- Required work -
Would you return every line of the listing below that has "الشرع" in it?

—————

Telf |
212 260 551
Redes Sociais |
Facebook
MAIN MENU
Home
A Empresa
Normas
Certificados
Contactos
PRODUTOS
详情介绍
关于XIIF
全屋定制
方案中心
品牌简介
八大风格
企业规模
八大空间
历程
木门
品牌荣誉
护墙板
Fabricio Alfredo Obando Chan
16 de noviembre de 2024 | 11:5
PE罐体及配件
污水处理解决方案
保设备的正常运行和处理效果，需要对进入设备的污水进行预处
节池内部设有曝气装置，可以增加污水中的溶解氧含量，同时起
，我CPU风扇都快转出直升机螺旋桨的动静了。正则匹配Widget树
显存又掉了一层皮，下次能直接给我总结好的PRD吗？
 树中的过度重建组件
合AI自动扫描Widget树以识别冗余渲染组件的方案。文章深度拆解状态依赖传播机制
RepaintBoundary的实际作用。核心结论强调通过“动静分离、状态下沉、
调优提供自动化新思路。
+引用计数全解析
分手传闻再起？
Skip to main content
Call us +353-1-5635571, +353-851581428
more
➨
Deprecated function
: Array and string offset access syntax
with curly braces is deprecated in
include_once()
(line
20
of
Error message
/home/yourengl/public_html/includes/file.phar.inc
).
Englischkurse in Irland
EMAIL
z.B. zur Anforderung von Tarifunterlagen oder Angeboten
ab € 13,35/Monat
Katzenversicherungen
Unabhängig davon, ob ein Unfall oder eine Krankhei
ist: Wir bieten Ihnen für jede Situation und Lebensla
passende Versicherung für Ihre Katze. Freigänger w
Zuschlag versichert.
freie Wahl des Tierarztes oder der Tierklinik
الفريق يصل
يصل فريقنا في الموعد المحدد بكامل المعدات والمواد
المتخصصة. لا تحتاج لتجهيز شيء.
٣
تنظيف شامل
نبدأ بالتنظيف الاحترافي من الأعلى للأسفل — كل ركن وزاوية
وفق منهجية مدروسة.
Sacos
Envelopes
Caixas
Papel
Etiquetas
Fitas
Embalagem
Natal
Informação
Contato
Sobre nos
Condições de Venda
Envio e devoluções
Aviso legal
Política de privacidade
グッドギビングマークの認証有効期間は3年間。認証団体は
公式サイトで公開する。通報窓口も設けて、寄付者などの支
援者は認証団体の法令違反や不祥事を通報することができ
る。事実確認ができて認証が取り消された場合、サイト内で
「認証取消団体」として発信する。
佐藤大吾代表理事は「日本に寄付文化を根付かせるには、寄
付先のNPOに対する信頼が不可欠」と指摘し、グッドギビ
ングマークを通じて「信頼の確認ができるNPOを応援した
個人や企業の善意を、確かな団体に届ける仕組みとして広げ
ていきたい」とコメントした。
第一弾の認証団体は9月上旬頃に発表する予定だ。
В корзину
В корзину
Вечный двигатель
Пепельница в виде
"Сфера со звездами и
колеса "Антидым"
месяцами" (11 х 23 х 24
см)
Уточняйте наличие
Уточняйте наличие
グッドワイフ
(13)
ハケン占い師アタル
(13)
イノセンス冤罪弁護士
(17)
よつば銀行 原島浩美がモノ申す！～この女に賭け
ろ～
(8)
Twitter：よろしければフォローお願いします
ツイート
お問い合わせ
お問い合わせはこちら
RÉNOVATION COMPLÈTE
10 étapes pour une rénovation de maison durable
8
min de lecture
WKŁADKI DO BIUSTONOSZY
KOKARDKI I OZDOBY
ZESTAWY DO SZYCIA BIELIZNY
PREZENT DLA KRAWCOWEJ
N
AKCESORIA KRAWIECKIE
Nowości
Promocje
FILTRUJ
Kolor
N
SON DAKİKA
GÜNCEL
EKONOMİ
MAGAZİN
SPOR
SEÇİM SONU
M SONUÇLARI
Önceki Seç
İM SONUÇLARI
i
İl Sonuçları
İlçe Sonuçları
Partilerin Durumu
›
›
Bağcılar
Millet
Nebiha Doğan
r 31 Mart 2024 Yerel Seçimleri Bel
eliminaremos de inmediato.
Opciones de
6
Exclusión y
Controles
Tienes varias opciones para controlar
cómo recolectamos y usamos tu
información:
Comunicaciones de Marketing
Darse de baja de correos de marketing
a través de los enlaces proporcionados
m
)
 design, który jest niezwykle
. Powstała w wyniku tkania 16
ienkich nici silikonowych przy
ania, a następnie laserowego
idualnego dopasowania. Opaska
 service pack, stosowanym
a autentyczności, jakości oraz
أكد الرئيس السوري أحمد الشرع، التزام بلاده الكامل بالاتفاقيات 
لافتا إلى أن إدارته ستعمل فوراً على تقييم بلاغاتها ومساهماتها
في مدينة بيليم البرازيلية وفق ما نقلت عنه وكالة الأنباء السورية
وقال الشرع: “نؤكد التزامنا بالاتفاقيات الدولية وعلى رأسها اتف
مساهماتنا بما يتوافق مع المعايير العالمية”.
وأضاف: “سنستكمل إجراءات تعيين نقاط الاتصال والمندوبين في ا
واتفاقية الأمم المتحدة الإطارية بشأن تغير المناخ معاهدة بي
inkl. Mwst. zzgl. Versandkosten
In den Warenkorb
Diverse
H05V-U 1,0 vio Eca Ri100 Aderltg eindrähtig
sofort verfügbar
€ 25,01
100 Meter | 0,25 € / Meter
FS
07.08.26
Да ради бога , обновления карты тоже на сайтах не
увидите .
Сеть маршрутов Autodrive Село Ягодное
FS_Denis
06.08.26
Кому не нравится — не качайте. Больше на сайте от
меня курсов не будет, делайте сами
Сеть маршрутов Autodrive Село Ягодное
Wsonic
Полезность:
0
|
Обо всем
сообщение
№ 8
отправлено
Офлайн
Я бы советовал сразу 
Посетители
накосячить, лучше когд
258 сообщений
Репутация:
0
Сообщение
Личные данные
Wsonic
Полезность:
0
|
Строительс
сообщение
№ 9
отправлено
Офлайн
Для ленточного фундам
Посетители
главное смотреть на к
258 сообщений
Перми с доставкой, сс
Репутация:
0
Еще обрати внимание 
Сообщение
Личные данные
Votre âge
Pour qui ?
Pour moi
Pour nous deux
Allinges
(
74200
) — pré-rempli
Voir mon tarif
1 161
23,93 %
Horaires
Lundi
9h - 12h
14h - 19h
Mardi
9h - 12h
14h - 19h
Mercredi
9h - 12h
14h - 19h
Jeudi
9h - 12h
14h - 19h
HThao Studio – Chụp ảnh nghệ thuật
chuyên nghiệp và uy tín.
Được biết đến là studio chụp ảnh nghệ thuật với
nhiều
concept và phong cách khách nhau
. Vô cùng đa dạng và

—————

- Result -
أكد الرئيس السوري أحمد الشرع، التزام بلاده الكامل بالاتفاقيات 
وقال الشرع: “نؤكد التزامنا بالاتفاقيات الدولية وعلى رأسها اتف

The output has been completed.